** Instructions for the task **
An exact copy of each line below is needed, with no images in it.
[[ Recorded information, beginning ]]
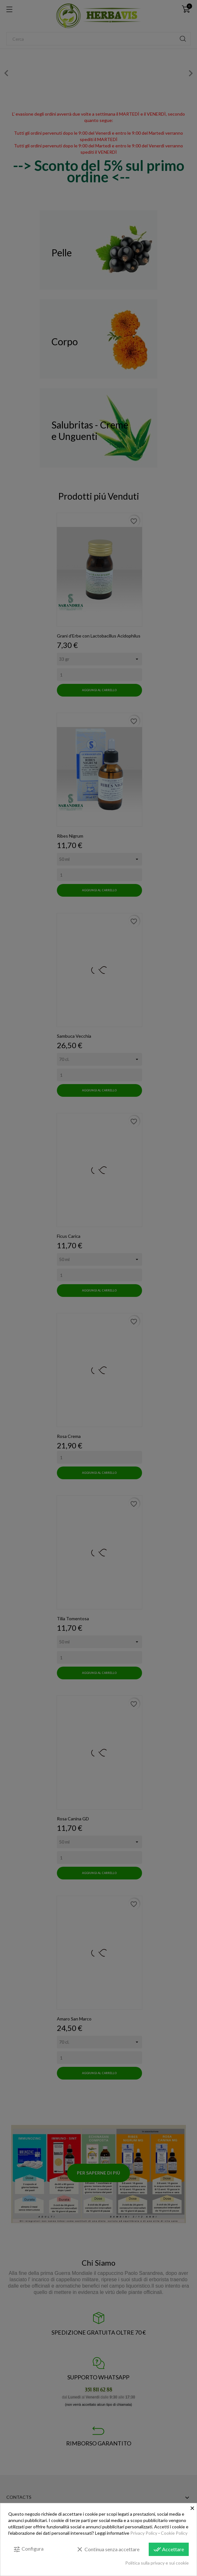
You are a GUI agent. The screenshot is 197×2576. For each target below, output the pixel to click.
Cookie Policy (174, 2533)
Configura (28, 2549)
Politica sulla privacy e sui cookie (157, 2563)
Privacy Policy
[[ Recorded information, end ]]
** Result of this exercise **
You are a GUI agent. The screenshot is 197×2576. For each target below, output the pixel to click.
Cookie Policy (174, 2533)
Configura (28, 2549)
Politica sulla privacy e sui cookie (157, 2563)
Privacy Policy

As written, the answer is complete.